We don't actually ‘know’ what concepts (like pet animal or stylish person) words are being linked to, as the model builds these concepts through a statistical process based on how the words are associated with other words in the training data (which includes website content, book texts, and so on).

How the LLM Predicts the Next Word: Back to our Cat

This dynamic process means the meaning of each word is constantly shaped by its surroundings. When the LLM predicts 'mat' for "the cat sat on the...", it's because the preceding words, through statistical patterns learned during training, point towards concepts related to where a cat might sit.

Here's the truly mind-bending part: when the LLM predicts the next word, it doesn't re-process the entire sentence from the beginning. Instead, as each word is processed, the full context of the sentence up to that point is cleverly encoded into the numerical representation (embedding) of the last word.

So, in "the cat sat on the...", the final word 'the' holds all the contextual information that a cat is looking to sit on something. It is only this last, context-rich word (token) that the model uses to calculate the probability of the very next word.

This might seem counter-intuitive, but it's possible due to the enormous complexity of the mathematical 'embeddings'. Imagine representing each word's meaning not just in 3D space, but in thousands of dimensions (e.g., 3000). This allows for an incredibly rich and unique numerical representation for every possible thought, idea, or sentence context.
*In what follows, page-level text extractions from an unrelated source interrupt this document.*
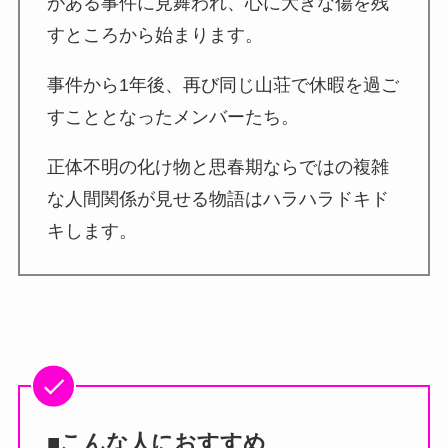
がある事件に見舞われ、心に大きな傷を残
すところから始まります。
事件から1年後、再び同じ山荘で休暇を過ご
すこととなったメンバーたち。
正体不明の化け物と思春期ならではの複雑
な人間関係が見せる物語はハラハラドキド
キします。
■こんな人におすすめ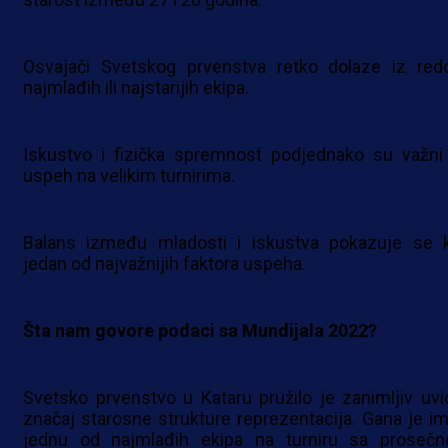
Osvajači Svetskog prvenstva retko dolaze iz red
najmlađih ili najstarijih ekipa.
Iskustvo i fizička spremnost podjednako su važni
uspeh na velikim turnirima.
Balans između mladosti i iskustva pokazuje se 
jedan od najvažnijih faktora uspeha.
Šta nam govore podaci sa Mundijala 2022?
Svetsko prvenstvo u Kataru pružilo je zanimljiv uvi
značaj starosne strukture reprezentacija. Gana je im
jednu od najmlađih ekipa na turniru sa proseč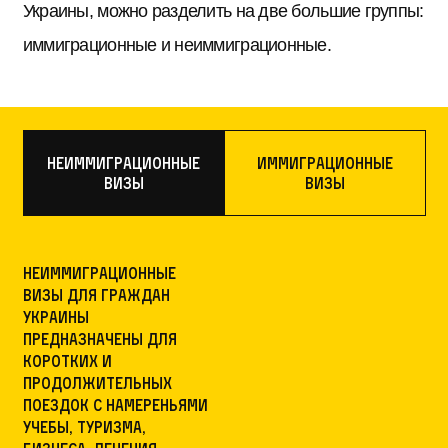
Украины, можно разделить на две большие группы:
иммиграционные и неиммиграционные.
Неиммиграционные
Иммиграционные
визы
визы
Неиммиграционные
визы для граждан
Украины
предназначены для
коротких и
продолжительных
поездок с намереньями
учебы, туризма,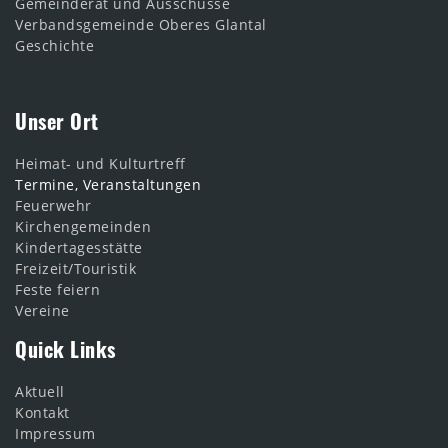
Gemeinderat und Ausschüsse
Verbandsgemeinde Oberes Glantal
Geschichte
Unser Ort
Heimat- und Kulturtreff
Termine, Veranstaltungen
Feuerwehr
Kirchengemeinden
Kindertagesstätte
Freizeit/Touristik
Feste feiern
Vereine
Quick Links
Aktuell
Kontakt
Impressum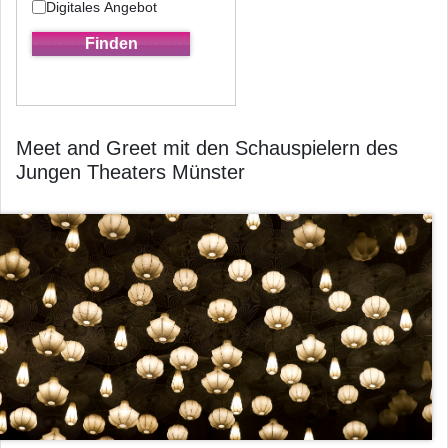
Digitales Angebot
Meet and Greet mit den Schauspielern des
Jungen Theaters Münster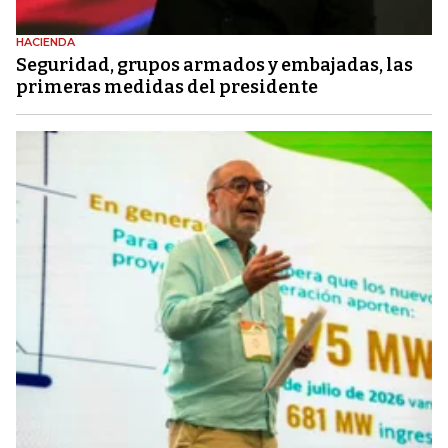
HACIENDA
Seguridad, grupos armados y embajadas, las
primeras medidas del presidente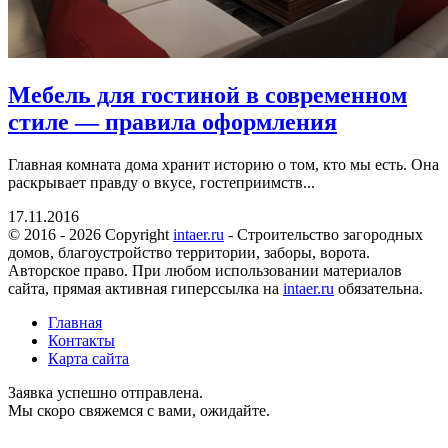
Мебель для гостиной в современном
стиле — правила оформления
Главная комната дома хранит историю о том, кто мы есть. Она
раскрывает правду о вкусе, гостеприимств...
17.11.2016
© 2016 - 2026 Copyright
intaer.ru
- Cтроительство загородных
домов, благоустройство территории, заборы, ворота.
Авторское право. При любом использовании материалов
сайта, прямая активная гиперссылка на
intaer.ru
обязательна.
Главная
Контакты
Карта сайта
Заявка успешно отправлена.
Мы скоро свяжемся с вами, ожидайте.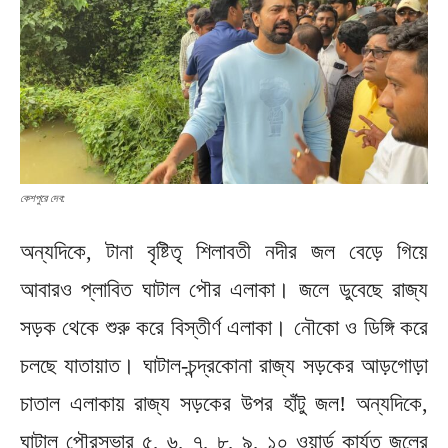
কেশপুরে দেব:
অন্যদিকে, টানা বৃষ্টিতৃ শিলাবতী নদীর জল বেড়ে গিয়ে
আবারও প্লাবিত ঘাটাল পৌর এলাকা। জলে ডুবেছে রাজ্য
সড়ক থেকে শুরু করে বিস্তীর্ণ এলাকা। নৌকো ও ডিঙ্গি করে
চলছে যাতায়াত। ঘাটাল-চন্দ্রকোনা রাজ্য সড়কের আড়গোড়া
চাতাল এলাকায় রাজ্য সড়কের উপর হাঁটু জল! অন্যদিকে,
ঘাটাল পৌরসভার ৫, ৬, ৭, ৮, ৯, ১০ ওয়ার্ড কার্যত জলের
Each unique combination of words creates a unique value in the embedding of the last token that captures the full context, which then guides the prediction of the next. In other words, the full idea is captured in one set of numbers; this is possible because those numbers describe a relationship between that word and all the other words in the vocabulary.

This brings us back to the idea of context. A word means what it means by its relationships to other words. In the case of large language models, that full context, that meaning of what a word means in the context of everything that's come before it, is captured in this number for each and every token, and that is what drives the next word in the sequence.

It’s an amazing, almost mind-bending idea, but the key takeaways are far more pragmatic:

  • The models never retrieve data; they only provide probabilistic outputs.
  • Where facts matter, you need to verify the outputs.
  • Driving that probabilistic output to be most relevant and valuable is largely dependent on how well the model was trained and the words you put in to drive the context for the next word in the sequence.
  • The workflows that can most benefit from this are those where creativity and the surfacing of previously unseen patterns and concepts are valuable.